Something for everyone on a wonderful day ...
Show coordinator Buzz Cousins reports that it’s amazing what gardeners managed to grow this summer, despite the gruelling heat and drought: “The horticultural and craft show at Manor Barn in August was stunningly beautiful.
The number of entries was up on last year – a surprising achievement under the sultry circumstances. Sun-loving crops like tomatoes were more magnificent than ever, making the prizes in some classes hotly contested. Whereas lettuce – not so much.
Down the High Street at the Village Hall, the Buriton Climate Care Group and the Pollinator Promoters assembled a tremendous variety of exhibits and activities on our environmental theme. You could find out about everything from thermal imaging to check the energy efficiency of your home, to trying out an electric bike, or the initiative to plant a million trees in Hampshire by 2050.
Kids got to go on a bug hunt and paint a pollinator. Heinrich Boreniok demonstrated how the professionals slice summer salads while keeping hold of all ten fingers.

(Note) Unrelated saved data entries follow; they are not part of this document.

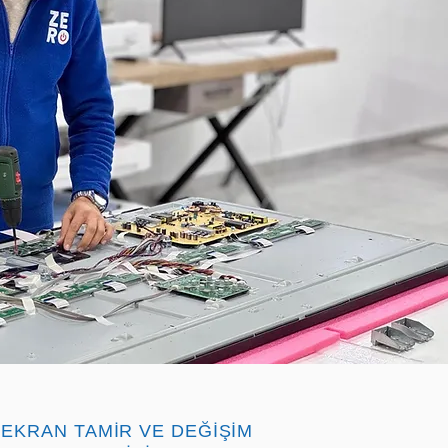
 EKRAN TAMİR VE DEĞİŞİM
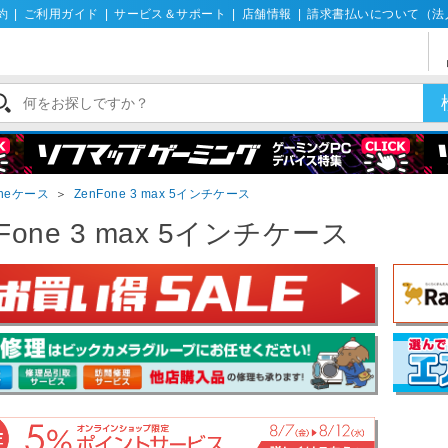
約
|
ご利用ガイド
|
サービス＆サポート
|
店舗情報
|
請求書払いについて（法
oneケース
＞
ZenFone 3 max 5インチケース
nFone 3 max 5インチケース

And of course there were all the traditional attractions: Abigail McKern ran a raffle in which both The Nest and the Five Bells donated generous prizes, Hilliers offered a great bundle of gardening goodies, and the Climate Carers awarded a free thermal house survey. First prize to lucky Barbara Muir. She and her team delivered tea and fabulous cakes at Manor Barn. Tim and Caroline Harwood presided over a tombola in which pretty much everyone was a winner.

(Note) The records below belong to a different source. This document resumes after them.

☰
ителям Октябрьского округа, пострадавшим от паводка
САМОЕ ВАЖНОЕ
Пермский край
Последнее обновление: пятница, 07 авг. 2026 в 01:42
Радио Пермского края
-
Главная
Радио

Out on the Recreation Ground were promotions by Petersfield Bike Buddies, Liss Men’s Shed, Executive Windows and Contruction (the firm that renovated windows, insulation and cladding at the Village Hall), Abri Housing Association offering affordable houses that strive for targets of energy sustainability, and even Southern Water with practical tips about how to avoid plumbing blockages.

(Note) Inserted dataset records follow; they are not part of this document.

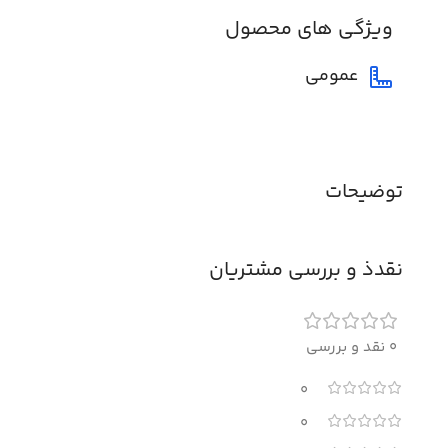
ویژگی های محصول
عمومی
توضیحات
نقدذ و بررسی مشتریان
0 نقد و بررسی
0
0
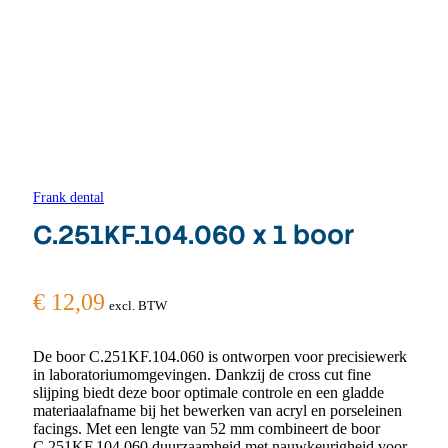
Frank dental
C.251KF.104.060 x 1 boor
€
12,09
excl. BTW
De boor C.251KF.104.060 is ontworpen voor precisiewerk
in laboratoriumomgevingen. Dankzij de cross cut fine
slijping biedt deze boor optimale controle en een gladde
materiaalafname bij het bewerken van acryl en porseleinen
facings. Met een lengte van 52 mm combineert de boor
C.251KF.104.060 duurzaamheid met nauwkeurigheid voor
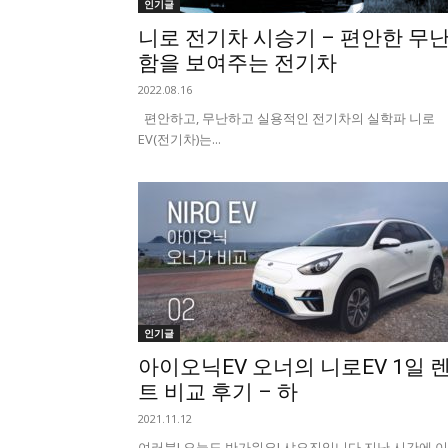
인기글
니로 전기차 시승기 – 편안한 무
함을 보여주는 전기차
2022.08.16
편안하고, 무난하고 실용적인 전기차의 실학파 니로
EV(전기차)는...
인기글
아이오닉EV 오너의 니로EV 1일 
트 비교 후기 – 하
2021.11.12
여러분! 오늘도 반가워요! 샤오진입니다. ​지난 시간에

For nibbles, punters could also buy delicious locally-produced honey and Jakes Pies. Fran Vesey, she of the Five Bells, served up some tasty savouries.
Mary Owens was on-hand to explain the latest initiative by the Buriton-based Village to Village charity; careers advice sessions for the youth in Dominase, which have attracted praise and interest from the Ghanain education authorities.
Andy Davidson came along from Hampshire County Council to outline the growth of the pollinator promotion scheme, in which Buriton played a prominent role in a pilot scheme launched last year. Ten parishes have now got involved, but Andy has much bigger aspirations to transform practice among gardeners, councils and farmers in ways that will encourage the diversity of the pollinators we all rely on for food production.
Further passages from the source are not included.